• Dataset entries:

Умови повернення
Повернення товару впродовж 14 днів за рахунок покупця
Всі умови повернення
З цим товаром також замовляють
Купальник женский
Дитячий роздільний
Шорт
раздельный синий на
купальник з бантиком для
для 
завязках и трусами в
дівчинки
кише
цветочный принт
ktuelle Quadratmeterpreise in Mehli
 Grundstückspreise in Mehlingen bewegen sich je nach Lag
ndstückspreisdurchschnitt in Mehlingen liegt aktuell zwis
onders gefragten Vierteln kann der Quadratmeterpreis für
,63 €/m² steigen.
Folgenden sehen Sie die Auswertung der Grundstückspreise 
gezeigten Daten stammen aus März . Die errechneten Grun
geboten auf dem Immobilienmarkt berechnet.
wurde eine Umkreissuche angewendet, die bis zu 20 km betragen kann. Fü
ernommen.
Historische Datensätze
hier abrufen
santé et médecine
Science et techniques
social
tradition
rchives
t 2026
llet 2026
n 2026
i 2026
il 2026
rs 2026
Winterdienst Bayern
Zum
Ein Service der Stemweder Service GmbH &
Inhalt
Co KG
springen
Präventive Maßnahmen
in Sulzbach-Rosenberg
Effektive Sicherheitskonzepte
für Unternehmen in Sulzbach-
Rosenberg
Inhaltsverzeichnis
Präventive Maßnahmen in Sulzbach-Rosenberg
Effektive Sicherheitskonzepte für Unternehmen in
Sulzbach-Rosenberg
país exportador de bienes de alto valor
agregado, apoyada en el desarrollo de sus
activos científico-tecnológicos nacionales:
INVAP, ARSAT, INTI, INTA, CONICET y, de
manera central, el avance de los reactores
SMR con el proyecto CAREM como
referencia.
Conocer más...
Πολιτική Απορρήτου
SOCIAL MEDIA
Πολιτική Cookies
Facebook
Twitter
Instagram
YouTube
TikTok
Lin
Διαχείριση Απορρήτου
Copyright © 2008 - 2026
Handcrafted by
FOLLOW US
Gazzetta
* * *
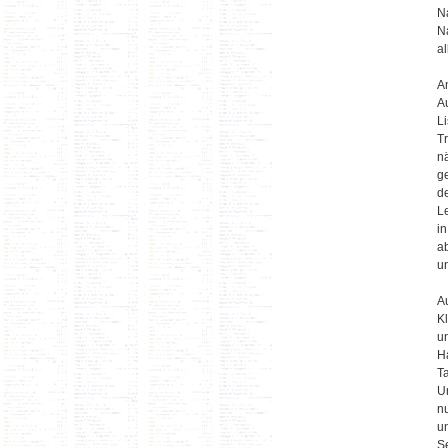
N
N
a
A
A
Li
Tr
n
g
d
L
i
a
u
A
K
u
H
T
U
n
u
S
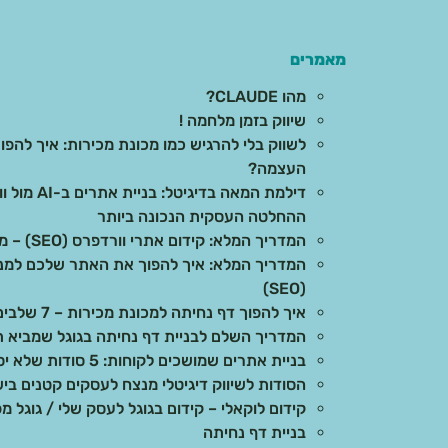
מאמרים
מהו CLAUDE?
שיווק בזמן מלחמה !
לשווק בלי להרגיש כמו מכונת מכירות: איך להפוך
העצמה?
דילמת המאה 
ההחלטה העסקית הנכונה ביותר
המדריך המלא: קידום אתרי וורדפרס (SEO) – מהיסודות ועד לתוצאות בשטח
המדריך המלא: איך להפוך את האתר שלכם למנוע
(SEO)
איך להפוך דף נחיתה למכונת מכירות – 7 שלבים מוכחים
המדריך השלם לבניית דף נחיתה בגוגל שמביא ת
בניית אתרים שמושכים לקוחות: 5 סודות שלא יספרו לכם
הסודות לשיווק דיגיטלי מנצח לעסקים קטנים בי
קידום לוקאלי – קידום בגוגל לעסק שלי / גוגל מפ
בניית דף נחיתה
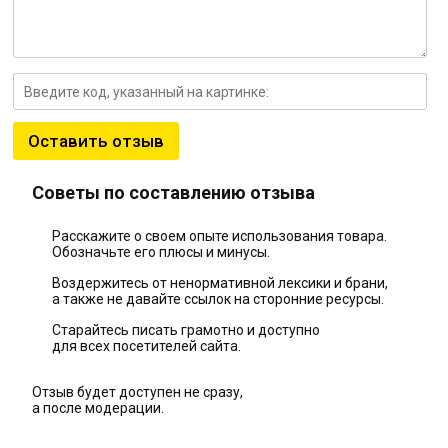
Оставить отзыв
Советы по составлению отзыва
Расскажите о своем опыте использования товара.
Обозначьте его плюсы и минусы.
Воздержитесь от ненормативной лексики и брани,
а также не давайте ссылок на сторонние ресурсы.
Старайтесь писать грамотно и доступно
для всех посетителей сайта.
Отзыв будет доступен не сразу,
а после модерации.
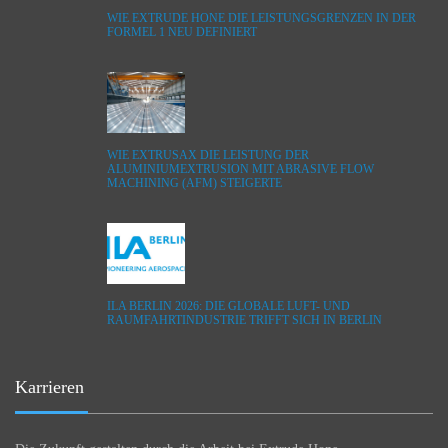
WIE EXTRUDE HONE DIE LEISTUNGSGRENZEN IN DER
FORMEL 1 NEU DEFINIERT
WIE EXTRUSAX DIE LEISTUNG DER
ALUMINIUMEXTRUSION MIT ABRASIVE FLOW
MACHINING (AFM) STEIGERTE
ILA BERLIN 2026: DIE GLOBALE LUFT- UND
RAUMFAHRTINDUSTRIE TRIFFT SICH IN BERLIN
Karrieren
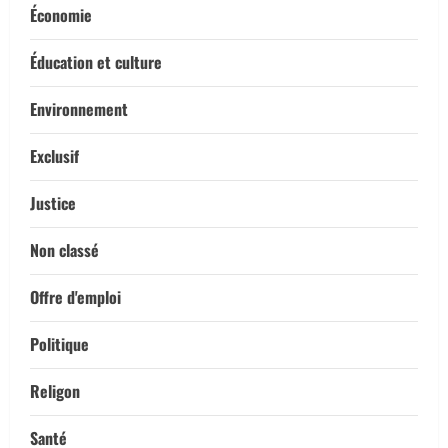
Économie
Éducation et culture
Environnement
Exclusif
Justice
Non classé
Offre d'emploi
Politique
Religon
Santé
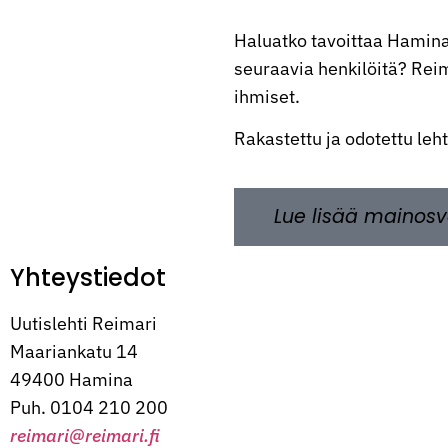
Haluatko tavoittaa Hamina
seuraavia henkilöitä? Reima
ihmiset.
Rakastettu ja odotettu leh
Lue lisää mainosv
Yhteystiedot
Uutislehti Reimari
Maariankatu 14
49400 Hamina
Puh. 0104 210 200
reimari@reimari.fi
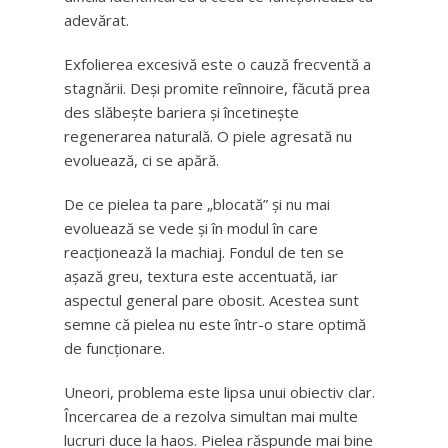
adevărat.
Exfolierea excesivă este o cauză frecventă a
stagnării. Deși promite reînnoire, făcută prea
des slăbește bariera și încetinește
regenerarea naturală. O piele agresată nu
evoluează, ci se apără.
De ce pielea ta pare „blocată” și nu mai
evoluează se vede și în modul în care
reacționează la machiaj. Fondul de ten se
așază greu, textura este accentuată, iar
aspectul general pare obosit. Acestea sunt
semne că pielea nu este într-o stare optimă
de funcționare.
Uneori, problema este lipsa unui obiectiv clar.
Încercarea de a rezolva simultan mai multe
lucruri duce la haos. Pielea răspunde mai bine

• Instructions to follow: Output exactly the lines above, from the line with "Советы по составлению отзыва" to the line with "aspectul general pare obosit. Acestea sunt", both included; skip the pictures.

• Answer to this task:
Советы по составлению отзыва
Расскажите о своем опыте использования товара.
Обозначьте его плюсы и минусы.
Воздержитесь от ненормативной лексики и брани,
а также не давайте ссылок на сторонние ресурсы.
Старайтесь писать грамотно и доступно
для всех посетителей сайта.
Отзыв будет доступен не сразу,
а после модерации.
WIE EXTRUDE HONE DIE LEISTUNGSGRENZEN IN DER
FORMEL 1 NEU DEFINIERT
WIE EXTRUSAX DIE LEISTUNG DER
ALUMINIUMEXTRUSION MIT ABRASIVE FLOW
MACHINING (AFM) STEIGERTE
ILA BERLIN 2026: DIE GLOBALE LUFT- UND
RAUMFAHRTINDUSTRIE TRIFFT SICH IN BERLIN
Karrieren
Économie
Éducation et culture
Environnement
Exclusif
Justice
Non classé
Offre d'emploi
Politique
Religon
Santé
Haluatko tavoittaa Hamina
seuraavia henkilöitä? Reima
ihmiset.
Rakastettu ja odotettu leh
Lue lisää mainosv
Yhteystiedot
Uutislehti Reimari
Maariankatu 14
49400 Hamina
Puh. 0104 210 200
reimari@reimari.fi
adevărat.
Exfolierea excesivă este o cauză frecventă a
stagnării. Deși promite reînnoire, făcută prea
des slăbește bariera și încetinește
regenerarea naturală. O piele agresată nu
evoluează, ci se apără.
De ce pielea ta pare „blocată” și nu mai
evoluează se vede și în modul în care
reacționează la machiaj. Fondul de ten se
așază greu, textura este accentuată, iar
aspectul general pare obosit. Acestea sunt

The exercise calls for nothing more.